• Task prompt
Give the data again in full, without pictures.

Data supplied section start

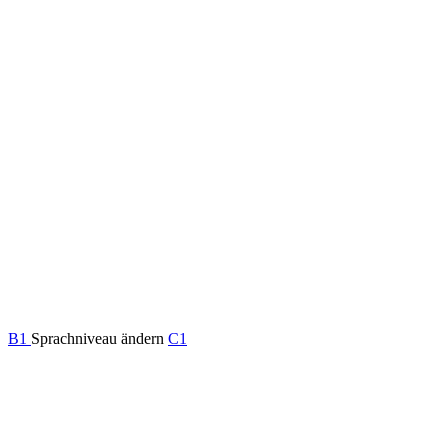
B1
Sprachniveau ändern
C1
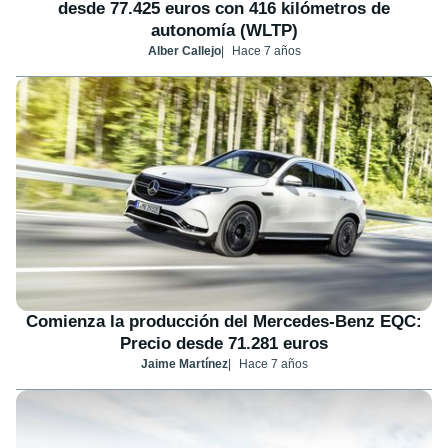
desde 77.425 euros con 416 kilómetros de
autonomía (WLTP)
Alber Callejo
Hace 7 años
Comienza la producción del Mercedes-Benz EQC:
Precio desde 71.281 euros
Jaime Martínez
Hace 7 años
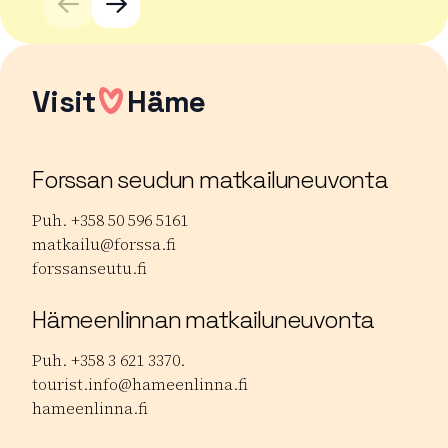
Visit
Häme
Forssan seudun matkailuneuvonta
Puh. +358 50 596 5161
matkailu@forssa.fi
forssanseutu.fi
Hämeenlinnan matkailuneuvonta
Puh. +358 3 621 3370.
tourist.info@hameenlinna.fi
hameenlinna.fi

Data supplied section end

• Solution below
B1
Sprachniveau ändern
C1
desde 77.425 euros con 416 kilómetros de
autonomía (WLTP)
Alber Callejo
Hace 7 años
Comienza la producción del Mercedes-Benz EQC:
Precio desde 71.281 euros
Jaime Martínez
Hace 7 años
Visit
Häme
Forssan seudun matkailuneuvonta
Puh. +358 50 596 5161
matkailu@forssa.fi
forssanseutu.fi
Hämeenlinnan matkailuneuvonta
Puh. +358 3 621 3370.
tourist.info@hameenlinna.fi
hameenlinna.fi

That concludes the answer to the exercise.